■ **PROBLEM REQUIREMENTS**: Your output must be the line containing "رتبه بندی و امکانات قطارهای مسافری" followed by every later line in the entries below, all copied exactly.
**********
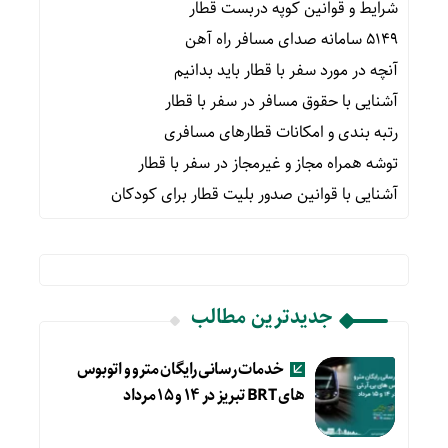
شرایط و قوانین کوپه دربست قطار
۵۱۴۹ سامانه صدای مسافر راه آهن
آنچه در مورد سفر با قطار باید بدانیم
آشنایی با حقوق مسافر در سفر با قطار
رتبه بندی و امکانات قطارهای مسافری
توشه همراه مجاز و غیرمجاز در سفر با قطار
آشنایی با قوانین صدور بلیت قطار برای کودکان
جدیدترین مطالب
خدمات رسانی رایگان مترو و اتوبوس
های BRT تبریز در ۱۴ و ۱۵ مرداد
**********
■ **EXERCISE RESULT**:
رتبه بندی و امکانات قطارهای مسافری
توشه همراه مجاز و غیرمجاز در سفر با قطار
آشنایی با قوانین صدور بلیت قطار برای کودکان
جدیدترین مطالب
خدمات رسانی رایگان مترو و اتوبوس
های BRT تبریز در ۱۴ و ۱۵ مرداد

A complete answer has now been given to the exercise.